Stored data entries

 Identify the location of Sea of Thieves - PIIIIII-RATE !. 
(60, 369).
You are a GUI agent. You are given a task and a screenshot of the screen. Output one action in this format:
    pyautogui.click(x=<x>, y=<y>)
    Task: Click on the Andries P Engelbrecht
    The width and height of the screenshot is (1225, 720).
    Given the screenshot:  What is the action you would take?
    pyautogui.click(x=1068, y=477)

#### [Assignment]
Line by line, please reproduce the records exactly.

#### [Reply to the exercise]
 Identify the location of Sea of Thieves - PIIIIII-RATE !. 
(60, 369).
You are a GUI agent. You are given a task and a screenshot of the screen. Output one action in this format:
    pyautogui.click(x=<x>, y=<y>)
    Task: Click on the Andries P Engelbrecht
    The width and height of the screenshot is (1225, 720).
    Given the screenshot:  What is the action you would take?
    pyautogui.click(x=1068, y=477)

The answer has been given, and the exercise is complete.